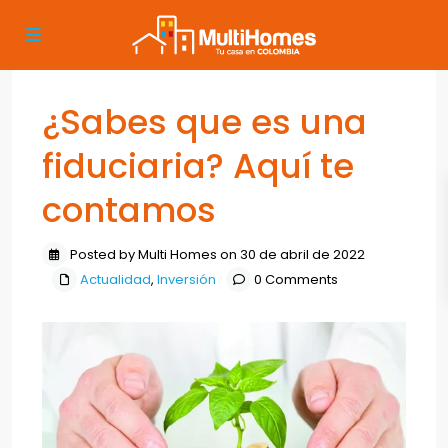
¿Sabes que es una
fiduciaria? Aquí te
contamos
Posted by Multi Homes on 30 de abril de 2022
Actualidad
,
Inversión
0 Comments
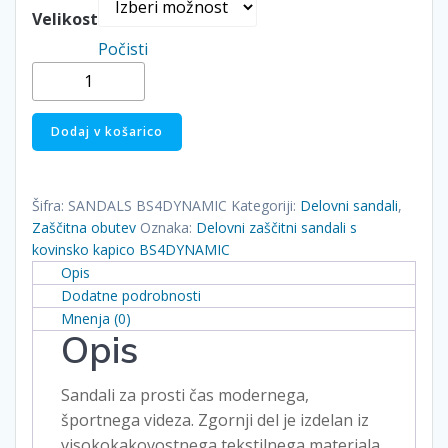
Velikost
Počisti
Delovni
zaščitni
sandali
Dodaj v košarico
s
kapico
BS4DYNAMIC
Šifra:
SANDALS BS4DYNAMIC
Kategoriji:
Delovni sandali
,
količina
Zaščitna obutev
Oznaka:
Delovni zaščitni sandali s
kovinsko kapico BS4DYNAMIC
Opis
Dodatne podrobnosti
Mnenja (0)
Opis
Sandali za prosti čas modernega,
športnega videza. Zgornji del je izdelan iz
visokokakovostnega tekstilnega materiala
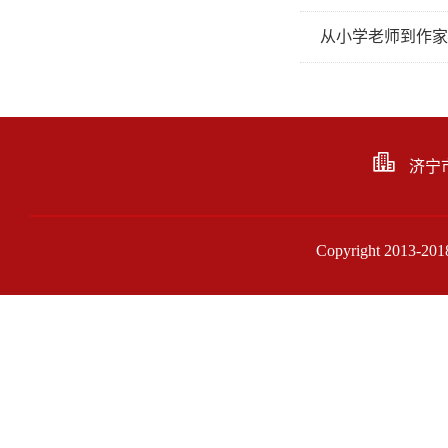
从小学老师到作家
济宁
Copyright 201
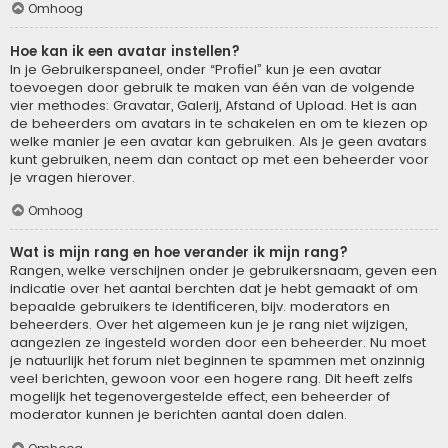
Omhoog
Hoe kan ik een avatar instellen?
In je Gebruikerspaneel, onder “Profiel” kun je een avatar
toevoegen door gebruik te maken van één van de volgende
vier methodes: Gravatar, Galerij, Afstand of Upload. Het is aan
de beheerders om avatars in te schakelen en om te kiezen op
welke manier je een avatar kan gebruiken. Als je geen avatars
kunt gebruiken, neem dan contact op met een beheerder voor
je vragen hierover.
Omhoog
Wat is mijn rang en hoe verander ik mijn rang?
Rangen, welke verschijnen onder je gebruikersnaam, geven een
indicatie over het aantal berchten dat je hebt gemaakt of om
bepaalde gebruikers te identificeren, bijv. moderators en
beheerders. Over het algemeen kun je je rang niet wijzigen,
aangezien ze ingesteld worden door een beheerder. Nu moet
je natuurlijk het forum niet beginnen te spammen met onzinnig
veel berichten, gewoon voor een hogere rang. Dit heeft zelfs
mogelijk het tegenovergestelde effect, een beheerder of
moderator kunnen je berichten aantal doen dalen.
- - - -
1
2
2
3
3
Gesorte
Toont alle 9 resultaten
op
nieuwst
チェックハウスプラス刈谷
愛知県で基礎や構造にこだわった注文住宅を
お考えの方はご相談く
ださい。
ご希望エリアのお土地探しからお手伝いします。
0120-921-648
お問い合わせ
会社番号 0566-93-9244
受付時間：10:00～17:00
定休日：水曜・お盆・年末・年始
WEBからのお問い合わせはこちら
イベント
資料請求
- - - -
**Task requirements:** In the records above, find each line with the word "onder" and copy it.

**Exercise answer:**
In je Gebruikerspaneel, onder “Profiel” kun je een avatar
Rangen, welke verschijnen onder je gebruikersnaam, geven een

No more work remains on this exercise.